The new species of hadrosaurs was named Ugrunaaluk kuukpikensis, which means “Colville River Grazing Dinosaur” in the Inupik Eskimo language. Judging by the findings of Erickson and his colleagues, the “ugrunaaluks” they found were quite young individuals, reaching on average only a meter in height and about three meters in length. Scientists believe that adults could reach lengths of up to an impressive ten meters.

 

Judging by its anatomy, Ugrunaaluk kuukpikensis was a close relative of its southern Edmontozavram cousins, who have a slightly different shape of the skull and jaws. They lived much further south, in the Canadian provinces of Alberta and British Columbia, and had a fancy ridge, which Ugrunaaluk kuukpikensis did not appear to have.
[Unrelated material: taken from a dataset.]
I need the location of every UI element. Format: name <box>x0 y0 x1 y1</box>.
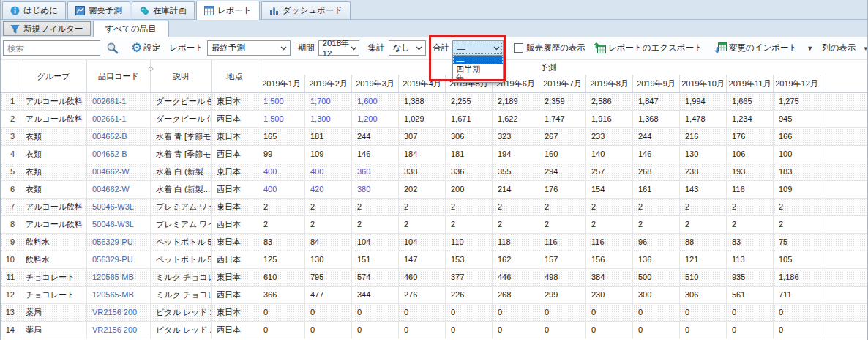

Alaska at the time, as explained by paleontologists, was located much to the north than today, being far beyond the Arctic Circle and approaching the eightieth degree of latitude. Therefore, in spite of the warmer and milder climate of the Cretaceous period, snow had to fall on its territory and negative temperatures were observed in winter.

The fact that scientists could not find the remains of turtles, crocodiles and other cold-blooded and thermophilic reptiles is another evidence that dinosaurs could be warm-blooded and more reminiscent of the behavior and metabolism of birds and mammals than of reptiles.

In the near future, scientists will continue excavations in the hope of finding new remains of “ugrunaaluks” and other, as yet unknown, species of dinosaurs.